ENTRIES SUPPLIED:
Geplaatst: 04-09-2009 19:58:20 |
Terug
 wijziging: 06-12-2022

...

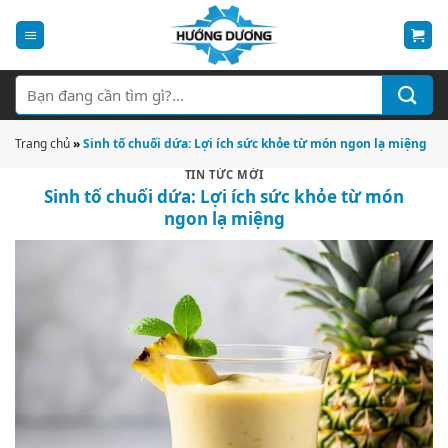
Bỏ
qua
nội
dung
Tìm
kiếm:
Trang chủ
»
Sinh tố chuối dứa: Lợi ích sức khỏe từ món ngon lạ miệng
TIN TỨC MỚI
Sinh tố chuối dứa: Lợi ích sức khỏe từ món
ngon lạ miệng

ABOUT THIS TASK: Report each line in the entries where the string "khỏe" occurs.

WRITTEN RESPONSE:
Sinh tố chuối dứa: Lợi ích sức khỏe từ món ngon lạ miệng
Sinh tố chuối dứa: Lợi ích sức khỏe từ món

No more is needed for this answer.